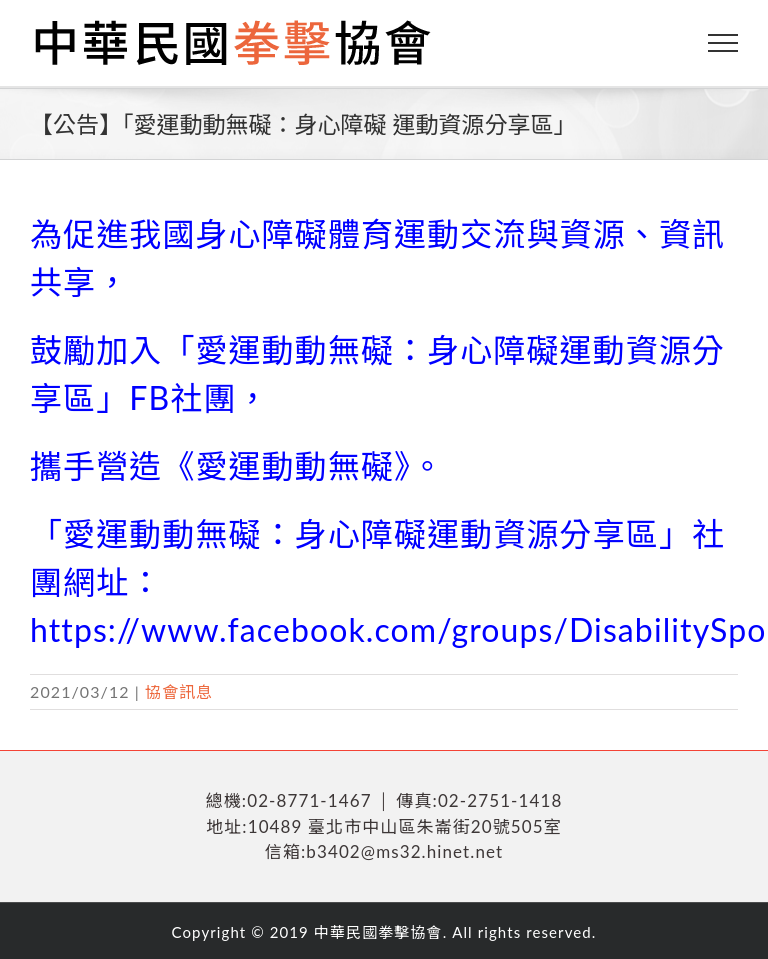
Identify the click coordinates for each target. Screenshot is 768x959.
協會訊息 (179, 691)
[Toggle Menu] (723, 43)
════════════════════
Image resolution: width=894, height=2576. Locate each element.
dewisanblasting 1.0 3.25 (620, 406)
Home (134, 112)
════════════════════
■ **WORK ORDER**
Take exactly the lines from the one containing "Identify the click" through the one containing "[Toggle Menu] (723, 43)" in the data above, and output them with nothing added.

■ **SOLUTION FOR THIS PROBLEM**
Identify the click coordinates for each target. Screenshot is 768x959.
協會訊息 (179, 691)
[Toggle Menu] (723, 43)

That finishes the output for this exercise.